Bloco Campo Tipo Descrição

defaults.maven

image

string

Imagem base dos builds Maven.

defaults.maven

use-docker

bool

Liga um daemon Docker no build (Testcontainers).

defaults.npm

build-image

string

Imagem de build (ex: node:22-alpine).

defaults.npm

run-image

string

Imagem de runtime (ex: nginx:alpine).

defaults.uv

build-image

string

Imagem de build (ex: ghcr.io/astral-sh/uv:python3.12-bookworm-slim).

defaults.uv

run-image

string

Imagem de runtime (ex: python:3.12-slim-bookworm).

[targets.<nome>] — campos comuns

Campo Tipo Descrição

type

string

Obrigatório. Um de maven, npm, uv, dockerfile, custom.

path

string

Path de change detection. Default: o nome do target.

source-path

string

Diretório montado no build. Default: o path efetivo, ou "." (raiz do repositório) quando reactor = true.

image

string

Nome da imagem no registry, sem grupo e sem tag. Default: o nome do target. Os nomes efetivos precisam ser únicos entre os targets.

version-file

string

Arquivo de versão bumpado pelo publish-all. Default por tipo: pom.xml (maven), package.json (npm), pyproject.toml (uv e dockerfile). Quando há quality-type, o default segue ele — é ele que descreve o código. Targets custom não têm default.

root-version-file

bool

Indica que version-file é relativo à raiz do repositório, e não ao path do target. Caso típico do reactor Maven multi-módulo, em que vários targets compartilham o pom.xml da raiz.

extra-trigger-paths

lista de string

Paths adicionais que também disparam o build/check deste target (ex: uma lib compartilhada, o pom.xml da raiz).

sonar

bool

O target participa do check-quality. Em targets type = "dockerfile" exige quality-type; em targets custom, o check fica a cargo do módulo Dagger do projeto.

quality-type

string

Build system que analisa o código do target, quando ele difere de como a imagem é construída. Um de maven, npm, uv — nunca dockerfile nem custom, que não têm build system. Só é aceito junto de sonar = true. Default: o próprio type. Ver quality-type: analisar o código de um target dockerfile.

quality-type: analisar o código de um target dockerfile

type responde "como a imagem é construída"; quality-type responde "com que build system o código é testado e analisado". Na esmagadora maioria dos targets os dois são a mesma coisa, e quality-type é omitido.

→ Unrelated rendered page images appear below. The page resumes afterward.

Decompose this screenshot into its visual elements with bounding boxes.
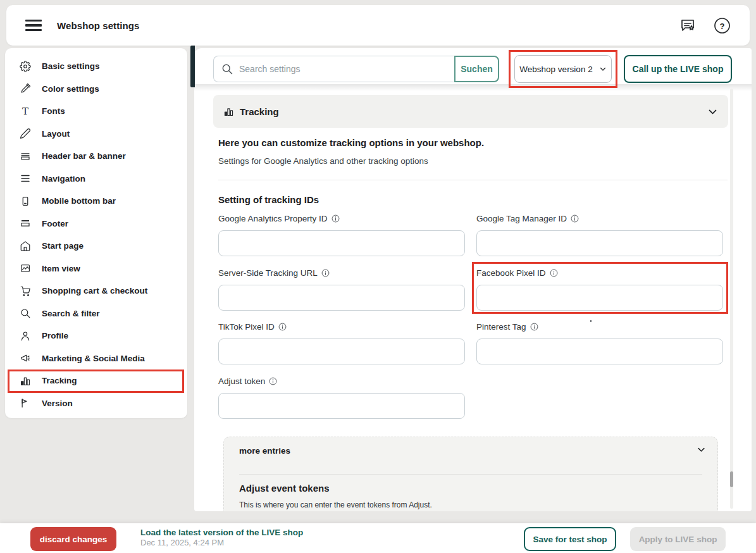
tiktok-pixel-id-input[interactable] xyxy=(218,339,465,364)
sidebar-item-profile[interactable]: Profile xyxy=(5,325,187,347)
color-pen-icon xyxy=(20,83,31,94)
footer-icon xyxy=(20,218,31,229)
pinterest-tag-input[interactable] xyxy=(476,339,723,364)
gear-icon xyxy=(20,61,31,72)
settings-search-box: Suchen xyxy=(213,56,499,82)
chevron-down-icon xyxy=(707,106,718,117)
dark-edge-strip xyxy=(190,46,195,87)
chevron-down-icon xyxy=(599,65,607,73)
load-live-version-link[interactable]: Load the latest version of the LIVE shop… xyxy=(140,527,303,548)
sidebar-item-tracking[interactable]: Tracking xyxy=(5,370,187,392)
chevron-down-icon[interactable] xyxy=(697,445,706,454)
field-label: Adjust token xyxy=(218,376,265,386)
feedback-icon[interactable] xyxy=(679,18,696,34)
tracking-ids-group-title: Setting of tracking IDs xyxy=(218,194,319,205)
field-server-side-tracking: Server-Side Tracking URL xyxy=(218,267,465,311)
scrollbar-thumb[interactable] xyxy=(730,471,733,487)
info-icon[interactable] xyxy=(269,377,277,385)
sidebar-item-cart-checkout[interactable]: Shopping cart & checkout xyxy=(5,280,187,302)
field-google-analytics: Google Analytics Property ID xyxy=(218,213,465,256)
adjust-token-input[interactable] xyxy=(218,393,465,419)
sidebar-item-label: Version xyxy=(42,399,73,408)
user-icon xyxy=(20,330,31,342)
field-facebook-pixel: Facebook Pixel ID xyxy=(476,267,723,311)
sidebar-item-label: Fonts xyxy=(42,106,65,116)
sidebar-item-marketing[interactable]: Marketing & Social Media xyxy=(5,347,187,370)
load-live-version-label: Load the latest version of the LIVE shop xyxy=(140,527,303,538)
save-test-shop-button[interactable]: Save for test shop xyxy=(524,527,616,551)
info-icon[interactable] xyxy=(530,323,538,331)
field-tiktok-pixel: TikTok Pixel ID xyxy=(218,321,465,364)
bar-chart-icon xyxy=(223,106,234,117)
sidebar-item-label: Profile xyxy=(42,331,68,340)
text-cursor-dot xyxy=(590,320,592,322)
sidebar-item-color-settings[interactable]: Color settings xyxy=(5,78,187,101)
action-bottom-bar: discard changes Load the latest version … xyxy=(0,523,756,553)
server-side-tracking-url-input[interactable] xyxy=(218,285,465,311)
adjust-event-tokens-heading: Adjust event tokens xyxy=(239,483,330,494)
search-input[interactable] xyxy=(213,56,454,82)
sidebar-item-header-bar[interactable]: Header bar & banner xyxy=(5,145,187,168)
home-icon xyxy=(20,240,31,252)
sidebar-item-basic-settings[interactable]: Basic settings xyxy=(5,55,187,78)
info-icon[interactable] xyxy=(550,269,558,277)
megaphone-icon xyxy=(20,352,31,364)
menu-lines-icon xyxy=(20,173,31,184)
mobile-icon xyxy=(20,196,31,207)
sidebar-item-label: Basic settings xyxy=(42,61,100,71)
pencil-icon xyxy=(20,128,31,139)
field-label: Pinterest Tag xyxy=(476,322,526,332)
tracking-section-title: Tracking xyxy=(240,106,279,117)
info-icon[interactable] xyxy=(332,214,340,223)
facebook-pixel-id-input[interactable] xyxy=(476,285,723,311)
field-pinterest-tag: Pinterest Tag xyxy=(476,321,723,364)
divider xyxy=(239,474,702,475)
sidebar-item-version[interactable]: Version xyxy=(5,392,187,415)
google-tag-manager-id-input[interactable] xyxy=(476,230,723,256)
adjust-event-tokens-description: This is where you can enter the event to… xyxy=(239,500,432,509)
discard-changes-button[interactable]: discard changes xyxy=(30,527,116,551)
search-icon xyxy=(221,63,233,75)
sidebar-item-navigation[interactable]: Navigation xyxy=(5,168,187,190)
more-entries-panel: more entries Adjust event tokens This is… xyxy=(223,437,718,511)
sidebar-item-layout[interactable]: Layout xyxy=(5,123,187,146)
webshop-version-select[interactable]: Webshop version 2 xyxy=(514,55,612,83)
header-bars-icon xyxy=(20,151,31,162)
page-title: Webshop settings xyxy=(57,20,140,31)
sidebar-item-search-filter[interactable]: Search & filter xyxy=(5,302,187,325)
sidebar-item-label: Start page xyxy=(42,241,84,251)
sidebar-item-label: Header bar & banner xyxy=(42,151,126,161)
sidebar-item-mobile-bottom-bar[interactable]: Mobile bottom bar xyxy=(5,190,187,213)
sidebar-item-footer[interactable]: Footer xyxy=(5,213,187,235)
sidebar-item-label: Footer xyxy=(42,219,68,228)
info-icon[interactable] xyxy=(321,269,330,277)
help-icon[interactable]: ? xyxy=(714,17,731,34)
search-submit-button[interactable]: Suchen xyxy=(454,56,499,82)
info-icon[interactable] xyxy=(278,323,287,331)
more-entries-toggle[interactable]: more entries xyxy=(239,446,290,456)
field-label: Server-Side Tracking URL xyxy=(218,268,318,278)
cart-icon xyxy=(20,285,31,297)
tracking-intro-subtitle: Settings for Google Analytics and other … xyxy=(218,156,428,166)
tracking-section-header[interactable]: Tracking xyxy=(213,95,728,128)
scrollbar-track[interactable] xyxy=(730,89,733,509)
field-label: Google Analytics Property ID xyxy=(218,214,328,223)
google-analytics-property-id-input[interactable] xyxy=(218,230,465,256)
webshop-version-value: Webshop version 2 xyxy=(519,65,592,74)
sidebar-item-fonts[interactable]: T Fonts xyxy=(5,100,187,123)
hamburger-menu-icon[interactable] xyxy=(25,20,42,32)
settings-sidebar: Basic settings Color settings T Fonts La… xyxy=(5,48,187,418)
sidebar-item-label: Color settings xyxy=(42,84,99,94)
sidebar-item-start-page[interactable]: Start page xyxy=(5,235,187,258)
load-live-version-timestamp: Dec 11, 2025, 4:24 PM xyxy=(140,538,303,548)
fonts-icon: T xyxy=(20,106,31,117)
image-icon xyxy=(20,263,31,274)
info-icon[interactable] xyxy=(571,214,579,223)
call-live-shop-button[interactable]: Call up the LIVE shop xyxy=(624,55,732,83)
svg-text:T: T xyxy=(22,106,28,117)
field-label: Facebook Pixel ID xyxy=(476,268,546,278)
apply-live-shop-button: Apply to LIVE shop xyxy=(630,527,726,551)
divider xyxy=(218,180,728,180)
sidebar-item-item-view[interactable]: Item view xyxy=(5,258,187,280)
svg-text:?: ? xyxy=(720,21,725,30)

Eles divergem quando um projeto precisa de um Dockerfile próprio para o runtime — display virtual, browser headless, drivers nativos — mas o código continua sendo um projeto uv/Maven/npm normal, com testes e análise estática. Sem quality-type esse target teria de escolher entre publicar a imagem certa e ter qualidade medida; com ele, publish-all builda pelo Dockerfile e check-quality roda pelo build system declarado.

É o caso dos scrapers do licitacao, que rodam navegador no runtime:

[targets.scrapers_mte]
type = "dockerfile"          # a imagem sai do Dockerfile do scraper
path = "scrapers/mte"
sonar = true
quality-type = "uv"          # o código é Python: testes e Sonar pelo módulo uv

Os campos do build system de quality (run-subdir, uv-build-image, customizations, maven-image, …) valem normalmente no target e são o que o check-quality consome — e o validate os mostra num bloco quality (<tipo>) separado.

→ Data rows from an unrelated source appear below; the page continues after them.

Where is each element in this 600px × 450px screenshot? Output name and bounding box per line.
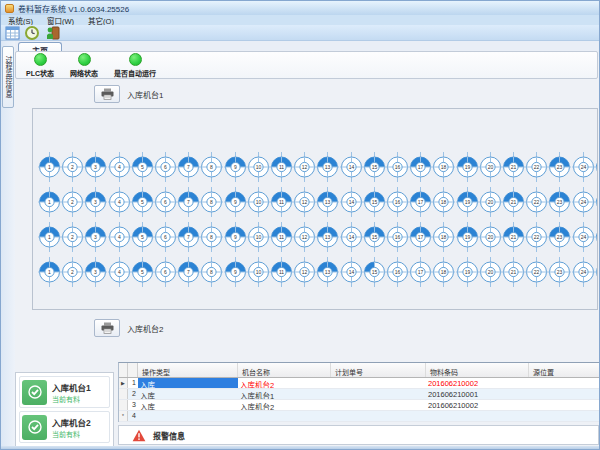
- slot-3-7[interactable]: 7: [177, 222, 200, 252]
- slot-4-5[interactable]: 5: [131, 257, 154, 287]
- slot-1-1[interactable]: 1: [38, 152, 61, 182]
- slot-1-16[interactable]: 16: [386, 152, 409, 182]
- slot-1-20[interactable]: 20: [479, 152, 502, 182]
- slot-3-16[interactable]: 16: [386, 222, 409, 252]
- table-cell[interactable]: [331, 411, 426, 421]
- side-panel-tab[interactable]: 过程监控信息: [2, 46, 14, 108]
- machine-card-1[interactable]: 入库机台1 当前有料: [19, 376, 110, 408]
- slot-4-7[interactable]: 7: [177, 257, 200, 287]
- print-button-machine2[interactable]: [94, 319, 120, 337]
- slot-4-16[interactable]: 16: [386, 257, 409, 287]
- slot-1-7[interactable]: 7: [177, 152, 200, 182]
- table-cell[interactable]: 入库机台1: [238, 389, 331, 399]
- table-cell[interactable]: 入库机台2: [238, 400, 331, 410]
- slot-4-11[interactable]: 11: [270, 257, 293, 287]
- slot-4-10[interactable]: 10: [247, 257, 270, 287]
- slot-3-1[interactable]: 1: [38, 222, 61, 252]
- slot-1-10[interactable]: 10: [247, 152, 270, 182]
- slot-2-14[interactable]: 14: [340, 187, 363, 217]
- row-selector[interactable]: [119, 400, 128, 410]
- slot-4-15[interactable]: 15: [363, 257, 386, 287]
- slot-2-3[interactable]: 3: [84, 187, 107, 217]
- slot-2-1[interactable]: 1: [38, 187, 61, 217]
- table-row[interactable]: 3入库入库机台2201606210002: [119, 400, 599, 411]
- slot-3-21[interactable]: 21: [502, 222, 525, 252]
- slot-2-22[interactable]: 22: [525, 187, 548, 217]
- slot-3-19[interactable]: 19: [456, 222, 479, 252]
- slot-1-5[interactable]: 5: [131, 152, 154, 182]
- table-cell[interactable]: 201606210001: [426, 389, 529, 399]
- slot-3-20[interactable]: 20: [479, 222, 502, 252]
- slot-4-12[interactable]: 12: [293, 257, 316, 287]
- slot-2-12[interactable]: 12: [293, 187, 316, 217]
- slot-4-20[interactable]: 20: [479, 257, 502, 287]
- slot-4-9[interactable]: 9: [224, 257, 247, 287]
- slot-2-4[interactable]: 4: [108, 187, 131, 217]
- slot-1-12[interactable]: 12: [293, 152, 316, 182]
- slot-4-19[interactable]: 19: [456, 257, 479, 287]
- slot-3-6[interactable]: 6: [154, 222, 177, 252]
- menu-other[interactable]: 其它(O): [81, 15, 121, 26]
- slot-2-13[interactable]: 13: [316, 187, 339, 217]
- slot-1-9[interactable]: 9: [224, 152, 247, 182]
- slot-4-1[interactable]: 1: [38, 257, 61, 287]
- menu-system[interactable]: 系统(S): [1, 15, 40, 26]
- slot-4-24[interactable]: 24: [572, 257, 595, 287]
- menu-window[interactable]: 窗口(W): [40, 15, 81, 26]
- slot-1-13[interactable]: 13: [316, 152, 339, 182]
- table-cell[interactable]: [331, 378, 426, 388]
- slot-2-19[interactable]: 19: [456, 187, 479, 217]
- header-cell[interactable]: 计划单号: [331, 363, 426, 377]
- row-selector[interactable]: *: [119, 411, 128, 421]
- slot-3-11[interactable]: 11: [270, 222, 293, 252]
- slot-2-23[interactable]: 23: [548, 187, 571, 217]
- slot-1-25[interactable]: 25: [595, 152, 598, 182]
- table-cell[interactable]: 入库: [138, 400, 238, 410]
- slot-2-17[interactable]: 17: [409, 187, 432, 217]
- slot-2-18[interactable]: 18: [432, 187, 455, 217]
- title-bar[interactable]: 卷料暂存系统 V1.0.6034.25526: [1, 1, 600, 15]
- header-rownum-cell[interactable]: [128, 363, 138, 377]
- slot-1-8[interactable]: 8: [200, 152, 223, 182]
- slot-1-3[interactable]: 3: [84, 152, 107, 182]
- slot-1-15[interactable]: 15: [363, 152, 386, 182]
- slot-2-8[interactable]: 8: [200, 187, 223, 217]
- table-cell[interactable]: 入库: [138, 378, 238, 388]
- table-cell[interactable]: [529, 400, 599, 410]
- table-cell[interactable]: 入库: [138, 389, 238, 399]
- slot-2-21[interactable]: 21: [502, 187, 525, 217]
- header-cell[interactable]: 源位置: [529, 363, 599, 377]
- header-cell[interactable]: 机台名称: [238, 363, 331, 377]
- slot-3-24[interactable]: 24: [572, 222, 595, 252]
- slot-3-14[interactable]: 14: [340, 222, 363, 252]
- table-cell[interactable]: [529, 378, 599, 388]
- table-cell[interactable]: 201606210002: [426, 378, 529, 388]
- slot-3-13[interactable]: 13: [316, 222, 339, 252]
- operations-table[interactable]: 操作类型机台名称计划单号物料条码源位置▶1入库入库机台2201606210002…: [118, 362, 599, 422]
- table-cell[interactable]: [529, 389, 599, 399]
- slot-3-4[interactable]: 4: [108, 222, 131, 252]
- table-cell[interactable]: [331, 389, 426, 399]
- slot-4-4[interactable]: 4: [108, 257, 131, 287]
- table-cell[interactable]: [138, 411, 238, 421]
- slot-1-23[interactable]: 23: [548, 152, 571, 182]
- slot-3-8[interactable]: 8: [200, 222, 223, 252]
- header-selector-cell[interactable]: [119, 363, 128, 377]
- slot-3-25[interactable]: 25: [595, 222, 598, 252]
- slot-2-7[interactable]: 7: [177, 187, 200, 217]
- slot-1-18[interactable]: 18: [432, 152, 455, 182]
- slot-4-8[interactable]: 8: [200, 257, 223, 287]
- slot-3-23[interactable]: 23: [548, 222, 571, 252]
- print-button-machine1[interactable]: [94, 85, 120, 103]
- header-cell[interactable]: 操作类型: [138, 363, 238, 377]
- header-cell[interactable]: 物料条码: [426, 363, 529, 377]
- slot-1-2[interactable]: 2: [61, 152, 84, 182]
- row-selector[interactable]: [119, 389, 128, 399]
- slot-4-14[interactable]: 14: [340, 257, 363, 287]
- slot-3-15[interactable]: 15: [363, 222, 386, 252]
- slot-1-22[interactable]: 22: [525, 152, 548, 182]
- slot-2-2[interactable]: 2: [61, 187, 84, 217]
- slot-1-4[interactable]: 4: [108, 152, 131, 182]
- table-row[interactable]: 2入库入库机台1201606210001: [119, 389, 599, 400]
- table-cell[interactable]: [238, 411, 331, 421]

Duas regras de validação mantêm o campo honesto:

  • quality-type sem sonar = true é erro: seria um campo inerte, que engana quem lê o arquivo;

  • sonar = true num target dockerfile sem quality-type é erro de validação, com a mensagem indicando exatamente o campo que falta — não uma falha tardia na hora de rodar o check.

Campos de type = "maven"

Campo Tipo Descrição

maven-image

string

Sobrescreve defaults.maven.image.

use-docker

bool

Sobrescreve defaults.maven.use-docker.

reactor

bool

Build multi-módulo: monta a raiz e builda com -pl <module> -am. Ver Modo reactor do Maven.

module

string

Path do módulo dentro do reactor. Obrigatório quando reactor = true.

extra-options

lista de string

Opções extras passadas ao mvn.

Campos de type = "uv"

Campo Tipo Descrição

uv-build-image

string

Sobrescreve defaults.uv.build-image.

uv-run-image

string

Sobrescreve defaults.uv.run-image.

run-subdir

string

Subdiretório de execução dentro do build (ex: "src").

customizations

lista de string

Customizações de build do módulo uv: "dbt", "dlt".

Campos de type = "dockerfile"

Campo Tipo Descrição

dockerfile

string

Path do Dockerfile relativo ao source-path efetivo. Default Dockerfile. Quando source-path = ".", precisa trazer o caminho completo a partir da raiz (ex: apps/judge-api/Dockerfile).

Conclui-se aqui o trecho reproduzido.